I’ve never been happy with the soundtrack on the Bank Scene. The music was cool, but sounded too out of place — didn’t work. I wasn’t going to mess with it again until we had everything in the can, but since I had some time on my hands, I decided to try something else. It is at the very least, more ’soundtracky.’ This isn’t final either, but hopefully it’s going in the right direction. What do you think?
I could tweak on this for another month, but sometimes, you just gotta say enough and move on to the next thing. The voice over does need to be redone though as I’m not a V.O. person (does that have to be pointed out? LOL). V.O. redone by Jim Braton! I still have to upload the two scenes, but damn they’re big files!
Another day, another pass through the audio editing process. Reaper turned out to be a dud, which is a bummer, as I really liked the interface. Everything was going great until I dropped in a few EQs and a noise filter or 2. Ugh! Static!
Random static was introduced in various places. I watched my CPU usage and it was barely moving, so I know it wasn’t that. Besides, I’m running a Black Edition AMD Phenom 955 quad running 4ghz with 8 gigs of ultra-low latency ram all overclocked to their rightful speeds on a fast tweaked-out raid.
I know there’s no bottleneck there. And the audio hardware is an M-Audio Pro Fire 610 that has never batted an eye at anything thrown at it.
So, I returned to the old stand-by that I’ve used on and off for years; Sonar.
So far, it’s running pretty solid. I had to do a few things to get the Cineform codec to work, but we’re all good now. As I’ve said before, Sonar has some quirks in the interface that bug me, but it’s a solid program that’s never choked on anything I’ve ever thrown at it.
I would’ve tried Samplitude, but they didn’t have any trials on their site that I could find.
We’re shooting Crashing Down in 4k, but finishing in 2k. Some of you already know why this is badass, but let me elaborate for the ones that don’t. The obvious reason is that you’re getting more resolution. It does make a different. Once the footage has been downrezzed to 2k from 4k, you can see the apparent sharpness go up, and the noise go down. But, that’s only one small reason why I’m doing it.
Picture this; You’ve shot the scene, crammed all the coverage the schedule would allow, and get back to edit only to discover a spot that won’t cut together. Hey! You’ve got 4k! Just recompose shots by enlarging or shrinking the 4k in the 2k bounds until it works.
Here’s my current workflow. By the way, if someone with more experience knows why I shouldn’t be doing it this way (image degradation perhaps?), or has a better way, let’s hear it.
I bring in the 4k footage and edit on a 4k timeline (can you believe this?
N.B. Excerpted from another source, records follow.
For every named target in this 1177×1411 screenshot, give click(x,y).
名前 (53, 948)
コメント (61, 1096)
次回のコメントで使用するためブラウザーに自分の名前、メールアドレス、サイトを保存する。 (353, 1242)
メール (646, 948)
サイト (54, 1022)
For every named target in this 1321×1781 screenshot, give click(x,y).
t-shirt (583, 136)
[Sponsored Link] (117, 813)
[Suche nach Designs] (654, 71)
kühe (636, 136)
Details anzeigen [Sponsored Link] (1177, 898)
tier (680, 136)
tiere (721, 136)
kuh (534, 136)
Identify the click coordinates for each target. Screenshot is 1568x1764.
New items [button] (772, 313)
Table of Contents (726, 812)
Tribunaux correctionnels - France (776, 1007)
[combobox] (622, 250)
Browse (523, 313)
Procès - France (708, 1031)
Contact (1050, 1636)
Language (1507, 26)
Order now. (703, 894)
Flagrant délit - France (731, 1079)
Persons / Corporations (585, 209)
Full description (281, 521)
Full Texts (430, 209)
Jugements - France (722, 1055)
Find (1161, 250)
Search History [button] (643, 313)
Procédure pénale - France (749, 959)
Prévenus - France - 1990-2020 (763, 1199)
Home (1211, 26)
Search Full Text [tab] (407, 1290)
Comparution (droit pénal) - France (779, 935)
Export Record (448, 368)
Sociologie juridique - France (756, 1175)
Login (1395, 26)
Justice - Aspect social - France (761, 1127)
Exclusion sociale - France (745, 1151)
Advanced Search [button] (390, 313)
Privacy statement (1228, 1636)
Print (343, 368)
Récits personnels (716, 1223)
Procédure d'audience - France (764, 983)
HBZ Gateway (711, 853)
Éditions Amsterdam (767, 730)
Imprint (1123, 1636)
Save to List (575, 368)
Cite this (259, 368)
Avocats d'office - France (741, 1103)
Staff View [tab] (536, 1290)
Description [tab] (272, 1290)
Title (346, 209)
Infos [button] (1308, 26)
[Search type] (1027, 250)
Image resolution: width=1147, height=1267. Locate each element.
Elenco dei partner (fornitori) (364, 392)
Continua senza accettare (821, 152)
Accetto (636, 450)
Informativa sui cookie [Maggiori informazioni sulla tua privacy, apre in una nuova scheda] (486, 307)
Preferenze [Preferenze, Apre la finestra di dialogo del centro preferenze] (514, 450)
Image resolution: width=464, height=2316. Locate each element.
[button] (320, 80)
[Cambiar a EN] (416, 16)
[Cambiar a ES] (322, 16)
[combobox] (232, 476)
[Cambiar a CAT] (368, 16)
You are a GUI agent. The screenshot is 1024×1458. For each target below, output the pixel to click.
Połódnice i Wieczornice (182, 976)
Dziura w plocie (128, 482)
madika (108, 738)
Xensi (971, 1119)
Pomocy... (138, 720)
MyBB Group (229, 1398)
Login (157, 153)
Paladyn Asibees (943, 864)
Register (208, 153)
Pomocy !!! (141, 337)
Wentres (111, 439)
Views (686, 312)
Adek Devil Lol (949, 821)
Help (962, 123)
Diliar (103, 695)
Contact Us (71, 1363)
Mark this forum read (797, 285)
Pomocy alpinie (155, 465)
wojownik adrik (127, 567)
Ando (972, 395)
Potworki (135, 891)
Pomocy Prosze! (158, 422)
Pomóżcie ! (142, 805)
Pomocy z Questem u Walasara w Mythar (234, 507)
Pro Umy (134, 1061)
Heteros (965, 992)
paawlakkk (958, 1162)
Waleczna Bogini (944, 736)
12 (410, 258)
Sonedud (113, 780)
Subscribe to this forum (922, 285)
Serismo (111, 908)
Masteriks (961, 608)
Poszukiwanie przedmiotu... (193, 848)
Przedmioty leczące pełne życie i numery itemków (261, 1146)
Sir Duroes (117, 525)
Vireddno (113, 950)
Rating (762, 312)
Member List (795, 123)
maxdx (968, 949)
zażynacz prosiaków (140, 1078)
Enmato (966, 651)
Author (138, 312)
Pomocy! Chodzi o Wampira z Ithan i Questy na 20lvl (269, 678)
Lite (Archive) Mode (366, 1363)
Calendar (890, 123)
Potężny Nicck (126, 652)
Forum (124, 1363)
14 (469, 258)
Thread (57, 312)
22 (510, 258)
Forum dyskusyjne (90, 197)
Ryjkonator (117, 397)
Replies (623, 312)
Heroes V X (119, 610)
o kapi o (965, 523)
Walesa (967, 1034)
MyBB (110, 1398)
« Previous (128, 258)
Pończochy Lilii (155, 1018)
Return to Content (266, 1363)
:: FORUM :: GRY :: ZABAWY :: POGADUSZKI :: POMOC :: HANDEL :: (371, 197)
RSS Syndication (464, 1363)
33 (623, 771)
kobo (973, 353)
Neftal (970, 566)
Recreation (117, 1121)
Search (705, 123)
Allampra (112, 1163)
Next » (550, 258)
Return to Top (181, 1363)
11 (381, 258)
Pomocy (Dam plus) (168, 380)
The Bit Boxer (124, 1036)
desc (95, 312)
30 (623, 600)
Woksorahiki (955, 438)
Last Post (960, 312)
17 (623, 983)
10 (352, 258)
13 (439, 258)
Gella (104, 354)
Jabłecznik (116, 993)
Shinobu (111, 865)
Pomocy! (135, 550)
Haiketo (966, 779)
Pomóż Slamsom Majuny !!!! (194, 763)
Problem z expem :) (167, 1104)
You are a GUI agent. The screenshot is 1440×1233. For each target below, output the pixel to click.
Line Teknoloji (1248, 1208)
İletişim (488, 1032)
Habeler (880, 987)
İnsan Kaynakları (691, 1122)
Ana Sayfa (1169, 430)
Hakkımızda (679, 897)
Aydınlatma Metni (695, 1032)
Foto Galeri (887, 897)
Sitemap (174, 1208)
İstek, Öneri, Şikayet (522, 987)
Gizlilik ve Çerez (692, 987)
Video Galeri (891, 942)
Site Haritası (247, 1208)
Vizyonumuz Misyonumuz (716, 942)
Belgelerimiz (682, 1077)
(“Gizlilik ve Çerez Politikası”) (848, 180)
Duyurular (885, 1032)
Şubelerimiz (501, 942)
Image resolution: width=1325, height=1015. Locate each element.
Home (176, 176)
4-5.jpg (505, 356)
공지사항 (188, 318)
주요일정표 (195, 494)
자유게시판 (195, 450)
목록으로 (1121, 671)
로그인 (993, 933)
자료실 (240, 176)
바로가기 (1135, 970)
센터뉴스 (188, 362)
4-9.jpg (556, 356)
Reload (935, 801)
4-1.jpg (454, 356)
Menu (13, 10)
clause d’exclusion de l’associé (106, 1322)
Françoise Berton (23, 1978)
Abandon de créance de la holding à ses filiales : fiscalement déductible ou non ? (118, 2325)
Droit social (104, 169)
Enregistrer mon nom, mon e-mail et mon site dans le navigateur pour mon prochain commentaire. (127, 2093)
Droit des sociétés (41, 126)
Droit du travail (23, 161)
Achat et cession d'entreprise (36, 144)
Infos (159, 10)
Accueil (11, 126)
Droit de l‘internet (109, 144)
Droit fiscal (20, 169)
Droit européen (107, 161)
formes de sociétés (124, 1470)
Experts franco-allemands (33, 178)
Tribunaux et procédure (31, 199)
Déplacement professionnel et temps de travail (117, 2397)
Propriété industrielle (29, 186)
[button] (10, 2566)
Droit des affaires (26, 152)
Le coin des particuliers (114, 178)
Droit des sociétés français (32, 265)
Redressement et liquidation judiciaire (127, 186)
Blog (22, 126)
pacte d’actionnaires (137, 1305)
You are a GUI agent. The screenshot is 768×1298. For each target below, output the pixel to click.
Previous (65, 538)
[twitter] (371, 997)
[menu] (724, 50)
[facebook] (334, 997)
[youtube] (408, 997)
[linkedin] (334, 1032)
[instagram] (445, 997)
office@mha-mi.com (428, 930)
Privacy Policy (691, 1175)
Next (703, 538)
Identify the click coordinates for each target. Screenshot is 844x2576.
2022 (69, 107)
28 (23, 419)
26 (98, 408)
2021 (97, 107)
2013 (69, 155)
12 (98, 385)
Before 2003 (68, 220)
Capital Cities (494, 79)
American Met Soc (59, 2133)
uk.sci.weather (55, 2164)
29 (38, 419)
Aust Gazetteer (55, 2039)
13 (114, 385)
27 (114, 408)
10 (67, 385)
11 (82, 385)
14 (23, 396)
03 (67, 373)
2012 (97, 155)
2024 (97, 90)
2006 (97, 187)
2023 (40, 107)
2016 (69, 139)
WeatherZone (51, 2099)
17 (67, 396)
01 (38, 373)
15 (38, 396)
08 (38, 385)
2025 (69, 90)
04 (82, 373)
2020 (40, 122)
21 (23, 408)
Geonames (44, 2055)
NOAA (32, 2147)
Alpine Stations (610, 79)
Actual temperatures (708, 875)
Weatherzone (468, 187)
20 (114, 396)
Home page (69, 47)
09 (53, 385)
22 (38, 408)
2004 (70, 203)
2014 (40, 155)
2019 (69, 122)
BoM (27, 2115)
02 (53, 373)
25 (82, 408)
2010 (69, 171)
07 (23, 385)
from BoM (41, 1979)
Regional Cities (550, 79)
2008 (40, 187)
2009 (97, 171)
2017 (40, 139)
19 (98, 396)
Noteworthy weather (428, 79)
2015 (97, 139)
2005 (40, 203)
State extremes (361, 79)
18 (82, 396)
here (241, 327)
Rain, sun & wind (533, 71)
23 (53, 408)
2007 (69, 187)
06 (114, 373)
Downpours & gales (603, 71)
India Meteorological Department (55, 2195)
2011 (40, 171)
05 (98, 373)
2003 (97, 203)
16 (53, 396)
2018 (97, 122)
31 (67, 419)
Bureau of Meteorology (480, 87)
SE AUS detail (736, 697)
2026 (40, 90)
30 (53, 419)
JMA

I can edit in 4k and it plays back!). There are parts I can tell I want to recompose, so I make a note of it but don’t do it yet. Once I have all the good stuff lined out, I copy and past this into a 2k sequence.
Now I re-edit, make it tighter, and recompose shots so that they look better. In some cases, I can get what appears to be more coverage by just leaving some of the setups as 4k in the crop, say a master for example, while using the 53.3% reduced version elsewhere.
Once this is locked down, I copy the sequence for backup, then right click and hit “replace with After Effect composition.” After Effects opens with all the cuts in a composition spread out on separate layers. You could also just open AFX and copy/paste the footage into a comp, but my way makes the comp settings ready (length etc) so I don’t have to do it manually.
I’m done with Premiere at this point. You’re apparently suppose to be able to play this comp in Premiere, but my machine chokes on this. Leaving the program to hog resources seems like a waste, so I close it and move my attention over to AFX for coloring.
— Quick note about coloring and AFX. I use adjustment layers and don’t apply the coloring tools directly to the footage. Why? Well, what if I want to tweak some edits? The way I have it, I can just copy/paste from Premiere again (after deleting the footage from the AFX comp) and realign any missed adjustment layers.
There’s a step in this process that I didn’t mention. The audio. We’re shooting with external audio that has a tether going to the Red One. When we first started, the Red needed an upgrade on the board so we had a hum in the audio. I had to go in and replace all the red audio with the external audio (that’s what it was for after all). Larry has since sent off and fixed his rig, so now I don’t have to do that unless the external audio is better for some reason. I haven’t tested the quality difference yet, but when I do, the workflow for audio might change. We’ll see how it goes.